La violence politique ne faisait que terrorisait le peuple espagnol. Les civiles craignent énormément un nouveau coup d’État qui risque de les refaire plonger dans une nouvelle guerre civile. L’impact psychologique des conflits et des dictatures était très remarquable chez la plupart des Espagnols. Ce climat de tension poussait certaines personnes à lutter encore plus pour faire instaurer la démocratie. En plus, le putsch militaire était aussi très menaçant. Beaucoup de civiles craignaient les armées et éviter autant que possible l’affrontement avec un militaire.

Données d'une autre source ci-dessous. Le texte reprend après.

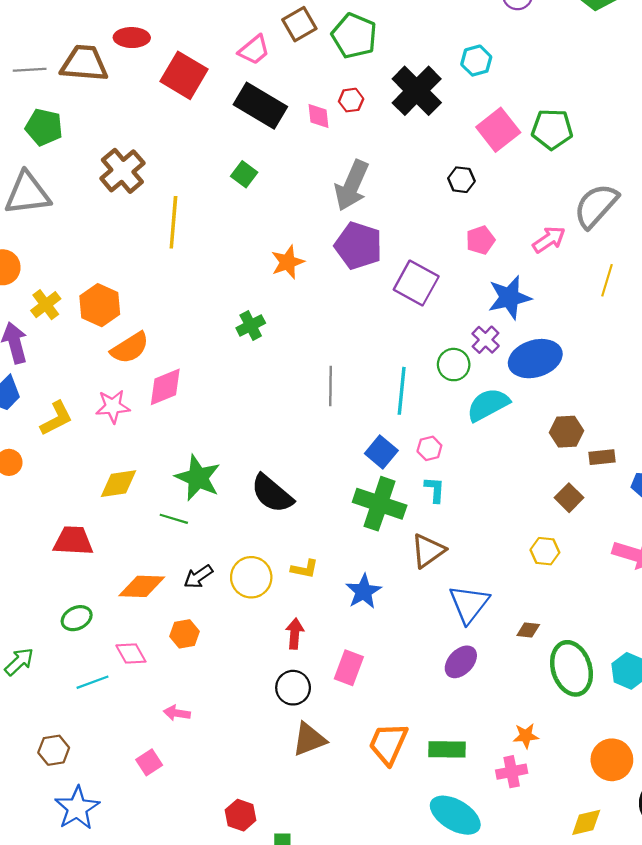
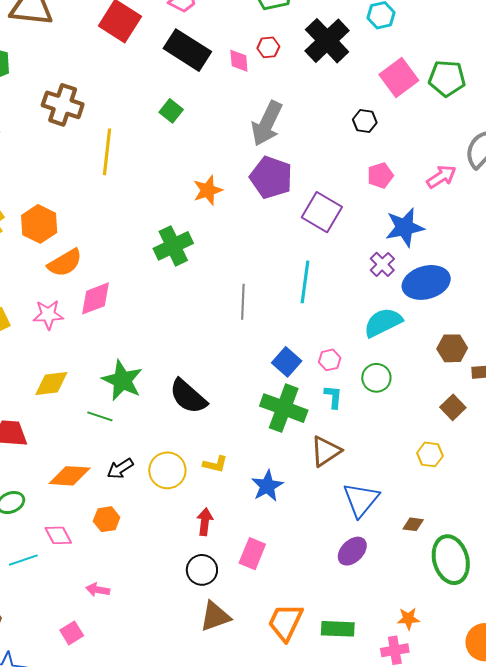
brown cross: (122, 171) -> (63, 105), turned -33
green cross: (251, 326) -> (173, 246), size x1.5
green circle: (454, 365) -> (376, 378), moved
cyan line: (402, 391) -> (305, 282), moved

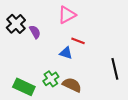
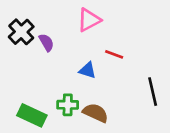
red line: (78, 41) -> (114, 54), moved
green cross: (51, 79) -> (68, 105), turned 35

  1. Le poids de la loi Zapatero

En mars 2004 quand José Luis Rodriguez était arrivé au pouvoir, il a donné une audience pour écouter toutes les victimes de la dictature et écouter leurs revendications. Ce président est en effet le petit-fils d’un des républicains fusillés. Il a donc établi la loi Zapatero. C’est une loi qui réhabilite la mémoire de tous ceux qui ont été vaincus par la guerre civile de 1936-1939. Elle va aussi tenter de faire disparaître tous les signes qui peuvent faire illusion au franquisme dans toute l’Espagne. On peut citer les noms de rue, les statues ou encore les monuments. En outre, la loi remet aussi en question les contenus de l’amnistie convenue en 1977. Elle va entre autres donner des réparations à tous les victimes pour défendre la démocratie et la liberté. La loi vise alors à indemniser les familles des victimes.

En conclusion, l’Espagne a mis énormément de temps pour se remettre de la guerre civile. Il était aussi difficile de sortir d’un régime dictature et de mettre place à la démocratie. Aujourd’hui, on voit seulement l’Espagne comme un pays épanoui. Mais il est clair que ce pays craint énormément une nouvelle guerre froide et ses conséquences.